Tag Archives: vSphere

vCloud Director 5.1 Features and their vSphere Dependency

I see more and more customers are migrating from vCloud Director 1.5 to vCloud Director 5.1. One question they have is: “Do we have to migrate to vSphere 5.1 at the same time”? The answer is definite no. vCloud Director 5.1 supports vCenter 5.0 and ESXi 5.0 and even ESX(i) 4.0U2 if managed by vCenter 5.

I always recommend to upgrade vCloud Director in two phases.

Phase 1 (vCloud Director Upgrade)

  • vCloud Director Cell operating system (RHEL). RHEL 5 is still supported but if customer wants to use RHEL 6 he will need to deploy a new cell as RHEL 5 to RHEL 6 upgrade is not possible.
  • vCloud Director runtime upgrade
  • vCloud Director database schema upgrade
  • vShield Manager upgrade
  • vShield Edges upgrade

Phase 2 (vSphere Upgrade)

  • Installation of SSO
  • Installation of Inventory Service
  • Installation/upgrade of Web Client
  • vCenter Server upgrade
  • ESX hosts upgrade
  • distributed virtual switches upgrade

As the phases can be spread out in time this brings the main topic of the article – which new vCloud Director 5.1 features depend on vSphere 5.1 and will not be available during the time between Phase 1 and Phase 2? I have compiled a table which lists the new vCloud Director features and if that feature will be available with vSphere 5.0 (vCenter 5.0 + ESX 5.0. Note: I don’t dare to consider ESX 4).

Feature

vSphere 5.0

Note
VM Snapshots

Storage Profiles

Elastic VDC

Allocation pool Org VDC type can span multiple clusters. Online migrations and merging of Provider VDCs.
Provider Single Sign On vCenter SSO required
Customer Single Sign On

SSPI, SAML2
VXLAN Networks vSphere 5.1 vmkernel module is required
Storage clusters (SDRS)

VM placement engine leverages SDRS. Migration of linked clones supported. Difference in shadow VM handling¹
New Edge Gateway Features

Performance, HA, Load balancing, DNS relay, Rate limits, Multiple interfaces, IP allocations, SNAT and DNAT rules
Virtual Hardware 9 Requires vSphere 5.1 (64 vCPUs)
Additional Guest OS Support

possibly

Depends on ESX version (Windows 8/2012 requires ESXi 5.0 U1), but Virtual Hardware 9 is recommended (KB 2034491)
NFS VAAI Fast Provisioning Requires vSphere 5.1 (hardware accelerated linked clones)
Clustered database support

¹) With vSphere 5.0 vCloud Director does not use SDRS recommendation for linked clone placement (Fast Provisioning). vCloud Director picks individual datastore and optionally deploys shadow VM. With vSphere 5.1 vCloud Director fully leverages SDRS recommendations, shadow VMs are deployed by vSphere SDRS.

Table in PNG format.

Disclaimer: I don’t claim this table is complete and that it is an official VMware document. If you think something is missing, please comment and I will edit the table.

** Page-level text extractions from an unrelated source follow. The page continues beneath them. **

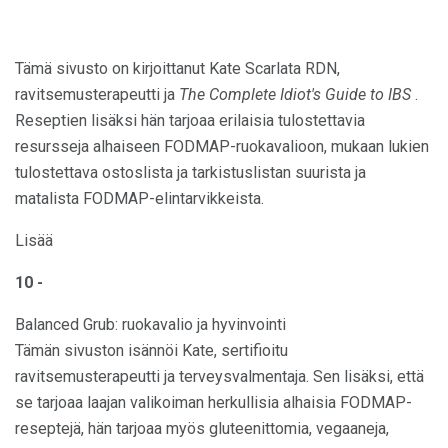
Tämä sivusto on kirjoittanut Kate Scarlata RDN,
ravitsemusterapeutti ja
The Complete Idiot's Guide to IBS
.
Reseptien lisäksi hän tarjoaa erilaisia ​​tulostettavia
resursseja alhaiseen FODMAP-ruokavalioon, mukaan lukien
tulostettava ostoslista ja tarkistuslistan suurista ja
matalista FODMAP-elintarvikkeista.
Lisää
10 -
Balanced Grub: ruokavalio ja hyvinvointi
Tämän sivuston isännöi Kate, sertifioitu
ravitsemusterapeutti ja terveysvalmentaja. Sen lisäksi, että
se tarjoaa laajan valikoiman herkullisia alhaisia ​​FODMAP-
reseptejä, hän tarjoaa myös gluteenittomia, vegaaneja,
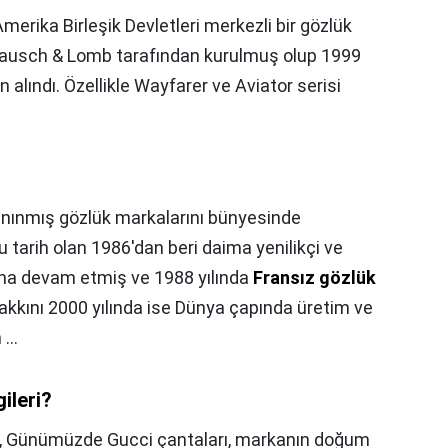
merika Birleşik Devletleri merkezli bir gözlük
da Bausch & Lomb tarafından kurulmuş olup 1999
 alındı. Özellikle Wayfarer ve Aviator serisi
nınmış gözlük markalarını bünyesinde
 tarih olan 1986'dan beri daima yenilikçi ve
luna devam etmiş ve 1988 yılında
Fransız gözlük
akkını 2000 yılında ise Dünya çapında üretim ve
...
ileri?
,
Günümüzde Gucci çantaları, markanın doğum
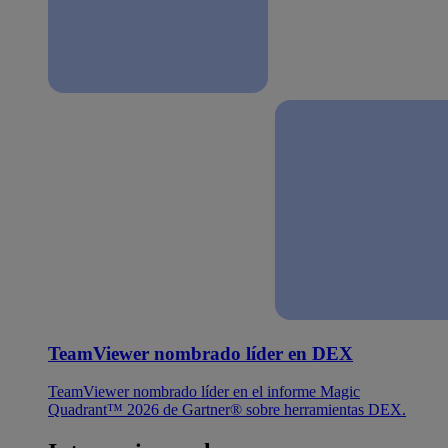
TeamViewer nombrado líder en DEX
TeamViewer nombrado líder en el informe Magic
Quadrant™ 2026 de Gartner® sobre herramientas DEX.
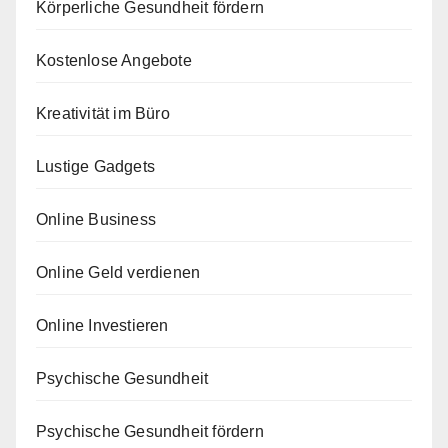
Körperliche Gesundheit fördern
Kostenlose Angebote
Kreativität im Büro
Lustige Gadgets
Online Business
Online Geld verdienen
Online Investieren
Psychische Gesundheit
Psychische Gesundheit fördern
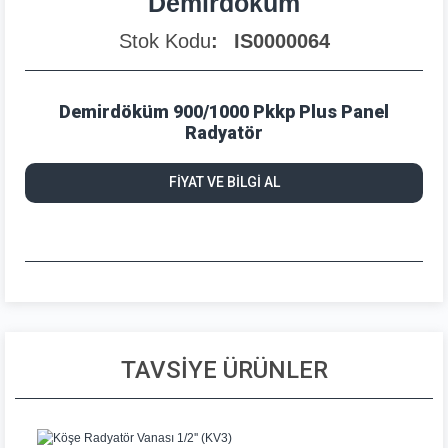
Demirdöküm
Stok Kodu
IS0000064
Demirdöküm 900/1000 Pkkp Plus Panel
Radyatör
FİYAT VE BİLGİ AL
TAVSİYE ÜRÜNLER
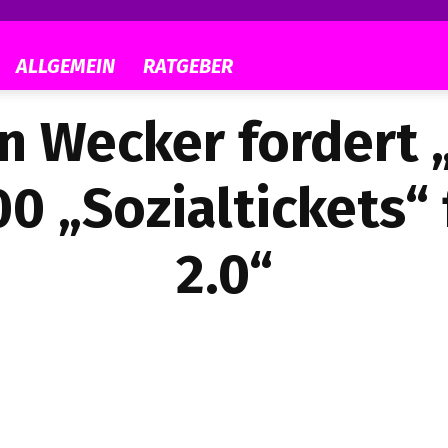
ALLGEMEIN
RATGEBER
n Wecker fordert „
700 „Sozialtickets“
2.0“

Edit 27 April 2013: Explained difference in linked clone placement.

Hypervisor Overhead – Reservable vs Raw Compute Resources

While working on capacity planning for one of my clients I encountered one not very well documented fact about vSphere cluster reservable resources. Common practice when calculating available compute resources (CPU and RAM) takes physical values of CPU and RAM of one host, multiplies them with the number of hosts in the cluster and subtracts the HA fail over capacity. However this is not correct as it does not take into account resources that vmkernel processes are reserving for themselves and that cannot be reserved by user workloads – which is important in service provider cloud environment where tenants pay for they allocated and reserved resources. Resources that cannot be reserved cannot be sold and mean lower ROI.

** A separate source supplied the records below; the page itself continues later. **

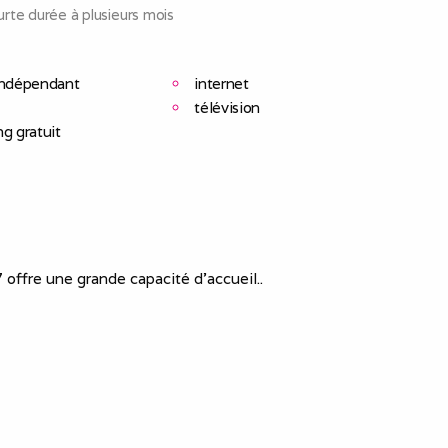
rte durée à plusieurs mois
indépendant
internet
télévision
ng gratuit
 offre une grande capacité d’accueil..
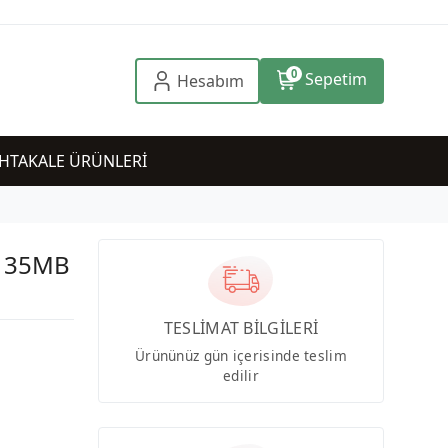
0
Sepetim
Hesabım
HTAKALE ÜRÜNLERİ
Z 35MB
TESLİMAT BİLGİLERİ
Ürününüz gün içerisinde teslim
edilir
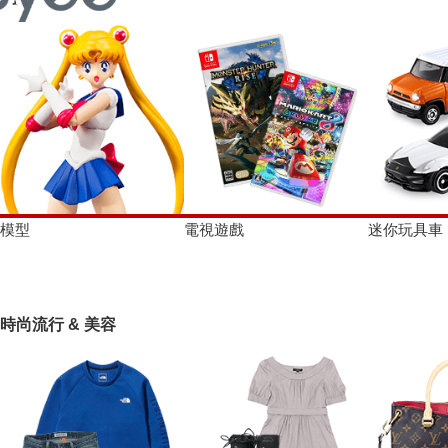
模型
電視遊戲
迷你玩具車
時尚流行 & 美容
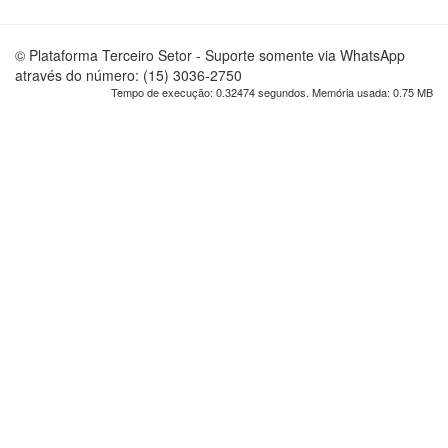
© Plataforma Terceiro Setor - Suporte somente via WhatsApp
através do número: (15) 3036-2750
Tempo de execução: 0.32474 segundos. Memória usada: 0.75 MB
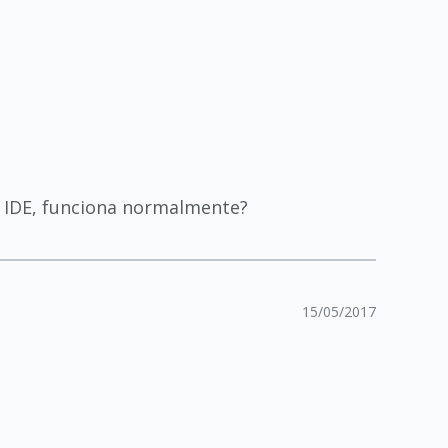
a IDE, funciona normalmente?
15/05/2017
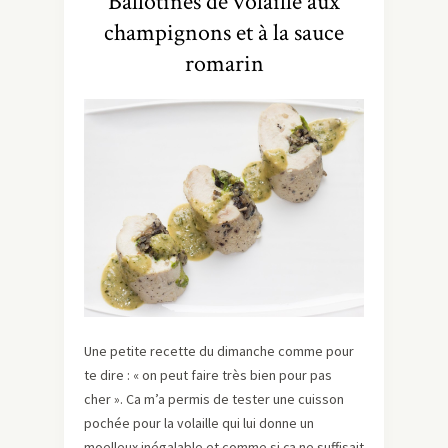
Ballotines de volaille aux
champignons et à la sauce
romarin
Une petite recette du dimanche comme pour
te dire : « on peut faire très bien pour pas
cher ». Ca m’a permis de tester une cuisson
pochée pour la volaille qui lui donne un
moelleux inégalable et comme si ça ne suffisait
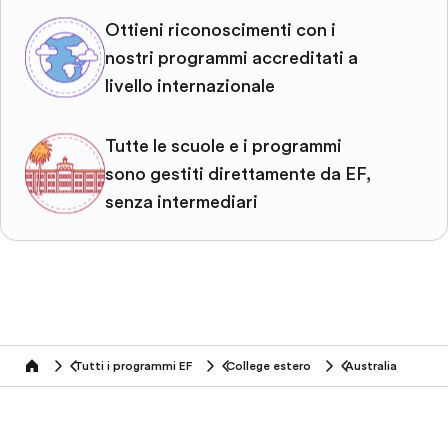
Ottieni riconoscimenti con i
nostri programmi accreditati a
livello internazionale
Tutte le scuole e i programmi
sono gestiti direttamente da EF,
senza intermediari
Tutti i programmi EF
College estero
Australia
home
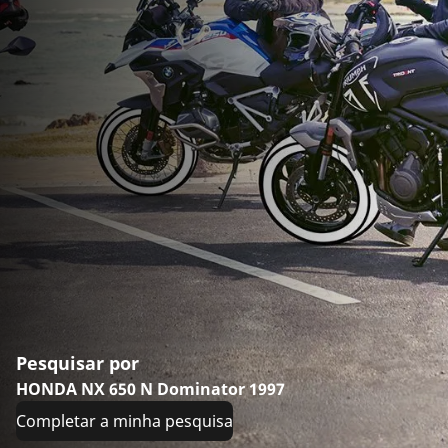
Pesquisar por
HONDA NX 650 N Dominator 1997
Completar a minha pesquisa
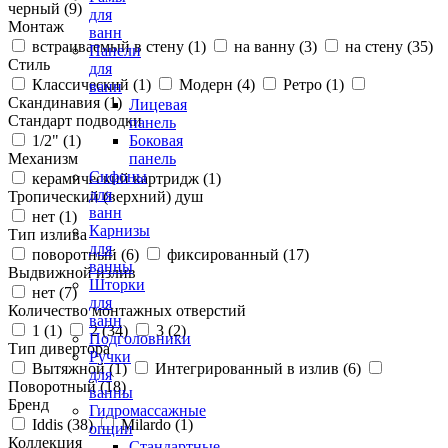
черный (
9
)
для
Монтаж
ванн
встраиваемый в стену (
1
)
на ванну (
3
)
на стену (
35
)
Панели
Стиль
для
Классический (
1
)
Модерн (
4
)
Ретро (
1
)
ванн
Скандинавия (
1
)
Лицевая
Стандарт подводки
панель
1/2" (
1
)
Боковая
Механизм
панель
Сифоны
керамический картридж (
1
)
для
Тропический (верхний) душ
ванн
нет (
1
)
Карнизы
Тип излива
для
поворотный (
6
)
фиксированный (
17
)
ванны
Выдвижной излив
Шторки
нет (
7
)
для
Количество монтажных отверстий
ванн
1 (
1
)
2 (
34
)
3 (
2
)
Подголовники
Тип дивертора
Ручки
Вытяжной (
1
)
Интегрированный в излив (
6
)
для
Поворотный (
18
)
ванны
Бренд
Гидромассажные
Iddis (
38
)
Milardo (
1
)
опции
Коллекция
Стандартные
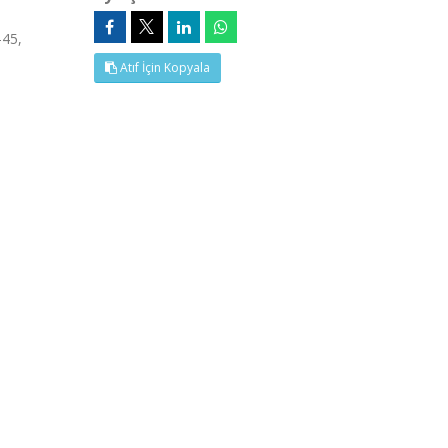
-45,
Atıf İçin Kopyala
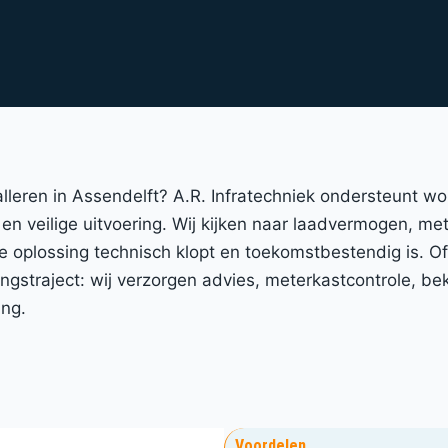
talleren in Assendelft? A.R. Infratechniek ondersteunt w
en veilige uitvoering. Wij kijken naar laadvermogen, met
 oplossing technisch klopt en toekomstbestendig is. 
straject: wij verzorgen advies, meterkastcontrole, bek
ing.
Voordelen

Real life example: 8 host cluster where each host has two 8 core @ 2.899 GHz CPUs and 384 GB RAM. Theoretically this should result in 371072 MHz CPU capacity and 3072 GB RAM however Resource Allocation tab of the cluster in vSphere client shows that only 330424 MHz and 2988 GB RAM is the total cluster capacity.

Cluster capacity

There is a KB article 1033443 describing the behavior with a title almost as long as the whole article: Cluster level memory capacity on Resource Allocation tab is less than the sum of the memory available for virtual machines for ESX hosts in the cluster, that unfortunately does not explain why and how much resources are missing.

As already hinted above, vmkernel processes are reserving some resources for themselves. If you select in vSphere Client a single host and go to Configuration > System Resource Allocation you will see value for System Resource Reservation – by default 301 MHz for CPU and 0 MB RAM.

System Resource Allocation

However this view does not show the whole story – if you change from Simple to Advanced view (top right) you will be presented with a tree of resource pools each with their own reservations.

System Resource Allocation - Advanced

There is a host resource pool at the root of the tree which has all the theoretical physical resource available as reservation which also equals its limit. However then there are 4 children resource pools at the same level:

  • idle, which is always empty
  • system (this is the one we could edit on the previous page) containing low level kernel, driver and similar sub-resource pools for each process
  • vim, which contains sub-resource pools for host management processes (hostd, vpxa, DCUI, …) which used to run in Console OS in the ESX 4 classic times.
  • user, which is available for the VMs deployed on the host

All these 2nd level resource pools and all their children resource pools have expandable reservations, which means that if one of the children will request more resources that are available in the resource pool the resource pool will try to get more resources from its parent. And the top parent is the host resource pool. The system processes and management (VIM) processes are started immediately when the host boots up before VM workloads are placed on the host therefore take the part of the available host resources for themselves.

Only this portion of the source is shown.